Charlotte, N.C., Sept. 20 - The Federal Trade Commission and the Department of Justice granted early termination of the Hart-Scott-Rodino waiting period in the proposed merger of Transocean Inc. and GlobalSantaFe Corp.

The companies believe the transaction will be completed by the end of 2007, subject to shareholder approval, according to a company news release.

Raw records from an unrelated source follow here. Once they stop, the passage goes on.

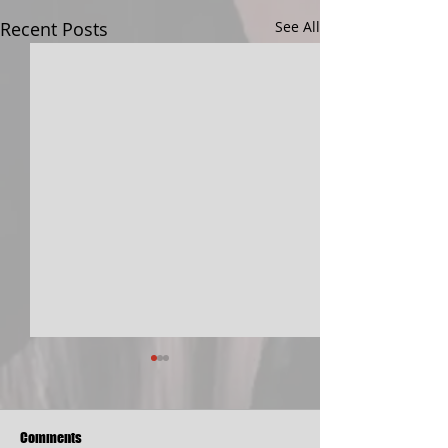
Recent Posts
See All
Comments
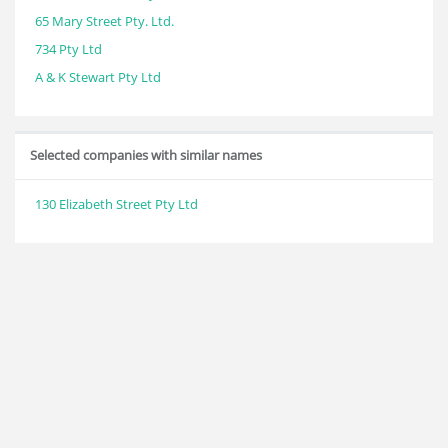
65 Mary Street Pty. Ltd.
734 Pty Ltd
A & K Stewart Pty Ltd
Selected companies with similar names
130 Elizabeth Street Pty Ltd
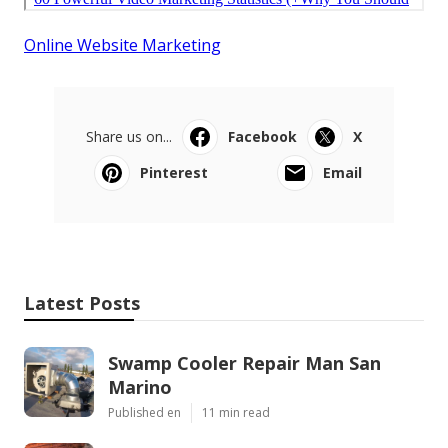
Online Website Marketing
Share us on...
Facebook
X
Pinterest
Email
Latest Posts
Swamp Cooler Repair Man San
Marino
Published en
11 min read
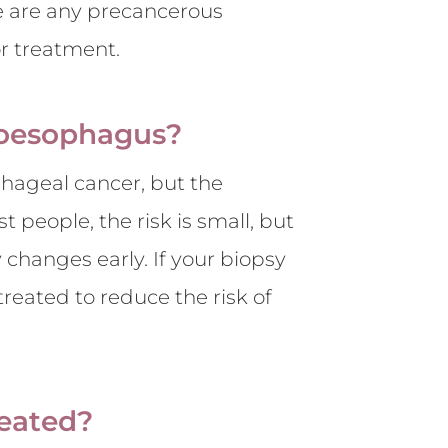
re are any precancerous
or treatment.
s oesophagus?
phageal cancer, but the
t people, the risk is small, but
 changes early. If your biopsy
treated to reduce the risk of
reated?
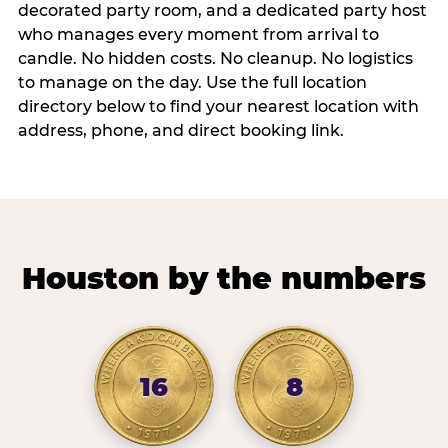
decorated party room, and a dedicated party host
who manages every moment from arrival to
candle. No hidden costs. No cleanup. No logistics
to manage on the day. Use the full location
directory below to find your nearest location with
address, phone, and direct booking link.
Houston by the numbers
16
8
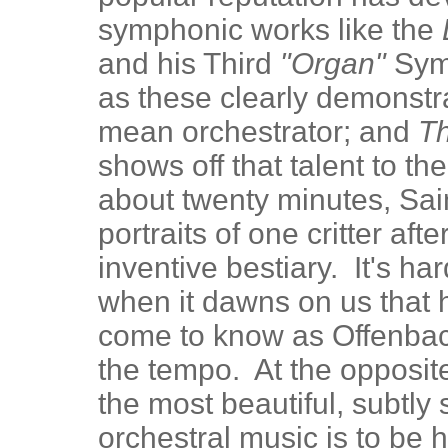
symphonic works like the
and his Third
"Organ"
Sym
as these clearly demonstr
mean orchestrator; and
Th
shows off that talent to th
about twenty minutes, Sa
portraits of one critter af
inventive bestiary. It's ha
when it dawns on us that 
come to know as Offenba
the tempo. At the opposit
the most beautiful, subtly s
orchestral music is to be 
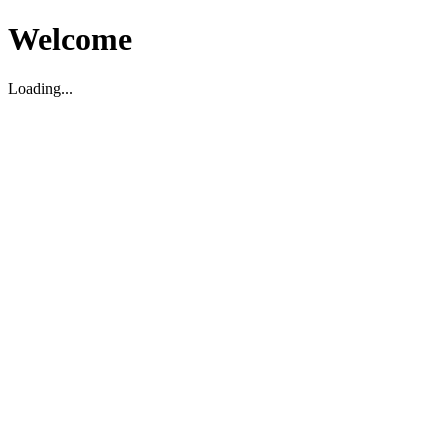
Welcome
Loading...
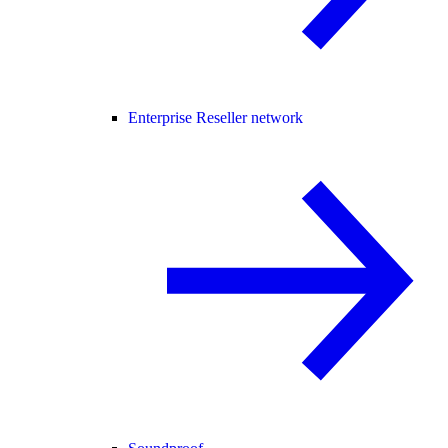
Enterprise Reseller network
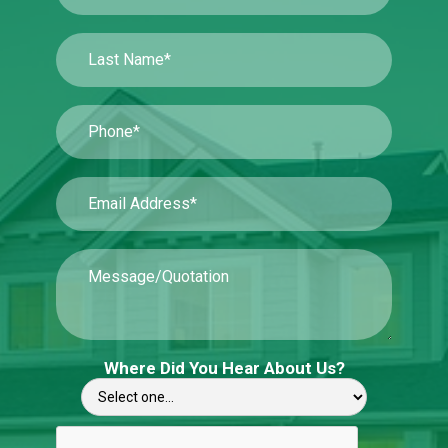
Where Did You Hear About Us?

On July 23, the boards of directors of Transocean and GlobalSantaFe unanimously approved a merger of equals of the two Houston offshore drilling contractors. Under the agreement, Transocean shareholders will receive $33.03 in cash and 0.6996 of a share of the combined company for each share of Transocean. GlobalSantaFe shareholders will receive $22.46 in cash and 0.4757 of a share of the combined company for each share of GlobalSantaFe.

If was previously reported that shareholders of both companies will receive a total of $15 billion in cash financed by affiliates of Goldman, Sachs & Co. and Lehman Brothers Inc. The total estimated enterprise value of the combined company, to be known as Transocean Inc., will be approximately $53 billion. The Houston-based company will trade on the New York Stock Exchange under the symbol "RIG."